1562 yılının sonbaharında bir gün, İstanbul’dan
yüklediği kumaşlarla bir gemi Belçika’nın Anvers limanına yanaşır. Gemi, kentin
en büyük tüccarlarından birine gönderilen Doğu kumaşları ile yüklüdür.
Kumaşlar arasında lale soğanları da vardır. Flaman
tüccar, sevkiyattan bir paket lale soğanı çıktığını görünce çok şaşırır. “Belki
armağan olarak yollamışlardır” diye düşünür. Aslında soğanlar, bu sevkiyattan
hatırı sayılır bir kâr elde eden şükran dolu bir Osmanlı tarafından konulmuştur.
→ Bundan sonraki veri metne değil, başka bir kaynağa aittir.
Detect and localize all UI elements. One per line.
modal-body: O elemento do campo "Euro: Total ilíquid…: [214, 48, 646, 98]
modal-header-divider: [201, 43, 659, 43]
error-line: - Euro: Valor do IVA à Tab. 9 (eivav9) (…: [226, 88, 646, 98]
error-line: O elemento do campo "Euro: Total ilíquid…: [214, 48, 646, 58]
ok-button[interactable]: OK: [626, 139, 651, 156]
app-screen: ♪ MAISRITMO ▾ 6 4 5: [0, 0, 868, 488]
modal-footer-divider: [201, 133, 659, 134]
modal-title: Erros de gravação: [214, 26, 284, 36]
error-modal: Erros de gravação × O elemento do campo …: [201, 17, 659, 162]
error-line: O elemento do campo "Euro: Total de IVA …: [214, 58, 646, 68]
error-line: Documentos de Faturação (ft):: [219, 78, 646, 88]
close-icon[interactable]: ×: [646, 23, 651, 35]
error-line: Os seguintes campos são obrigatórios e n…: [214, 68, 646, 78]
Tüccar, bunların ne olduğunu bile bilmiyordur.
Türklere özgü bir cins soğan sanarak büyük bölümünü kızartır, akşam yemeğinde
zeytinyağı ve sirkeyle tatlandırarak yer. Kalanını da sebze bahçesine,
lahanaların yanına eker.
Ertesi yılın baharında, Anvers’teki bir sebze
bahçesine yığılı döküntü ile süprüntüler arasından birkaç sap tuhaf çiçek baş
verecektir.
Türk soğanlarıyla iki-üç öğün daha yemek yapabilmeyi
uman bahçe sahibi düş kırıklığına uğramıştır.
Kumaş tüccarına akşam yemeği olmaktan son anda
kurtulan bu şanslı çiçekler, muhtemelen Felemenk’te çiçek açmış ilk lalelerdir.
Ve aradan daha yüzyıl geçmeden, 1637 yılının ilk
aylarında “Semper Augustus” adlı bir lalenin tek soğanı on bin Guldene satılır
olacaktır.
On bin Gulden de, yani Felemenk’te koca bir aileyi
ömürlerinin yarısı boyunca doyurmaya, giydirmeye ve barınacak yerlerini
sağlayamaya yetecek bir paradır.
Reşat Ekrem Koçu’ya göre Anvers’e giden bu lale beyazdır ve adı da “tülbent lale“dir. Bu ad, Fransızcaya “tulipe” olarak
geçecektir.
Aslında bu Osmanlı tüccarından yaklaşık yüz yıl önce,
yani Kanuni çağında Almanya’ya lale ve leylak gönderilecektir.
Çünkü o yıllar İstanbul’da hemen yer lale ve leylak
ile donatılmıştır.
Ahmet Refik Altınay, “Eski İstanbul” adlı yapıtında,
II. Selim döneminde Payas’ta 500.000 sümbül soğanı; III. Murat döneminde 50.000 aksümbül, yine
aynı miktarda göksümbül soğanı; Edirne’den 400 kantar kırmızı
gül, 300 kantar sakızgülü fidanı; II.Selim döneminde de Kefe’den 300.000 lale soğanı
getirildiğini yazmaktadır.
Üstadımız Salâh Birsel’in anlatımına göre İstanbulluların lale merakı III.
Ahmet’in (1703-1730) dönemin de her türlü sınırı aşacaktır.
III. Ahmet döneminde 1350 lale türünün varlığı saptanmıştır.
Yüzün çok üstünde de lale bahçıvanı bulunmaktadır.
Örneğin Lale Devri’nin en ünlü çiçekçisi, Tabak Ata adında bir adamdır.
Tabak Ata, çok güzel 80 çeşit lale yetiştirmiştir, bunların en büyük müşterisi
de saray bahçeleridir. Ata, yoksul bir adamken bu sayede İstanbul’un sayılı zenginlerinden
olacaktır.
Reşat Ekrem Koçu, geçen yüzyılda Eyüp, Boğaziçi ve
Üsküdar’da büyük çiçek bahçelerinden söz eder.
Bu bahçelerde çoğunlukla gül, karanfil, lale, fulya,
manolya, leylak, sümbül ve zerrin yetiştirilmektedir.
Yine Koçu’ya göre morsümbül ilk kez 17. yüzyıl Türk bilgini
Kâtip Çelebi tarafından elde edilmiştir.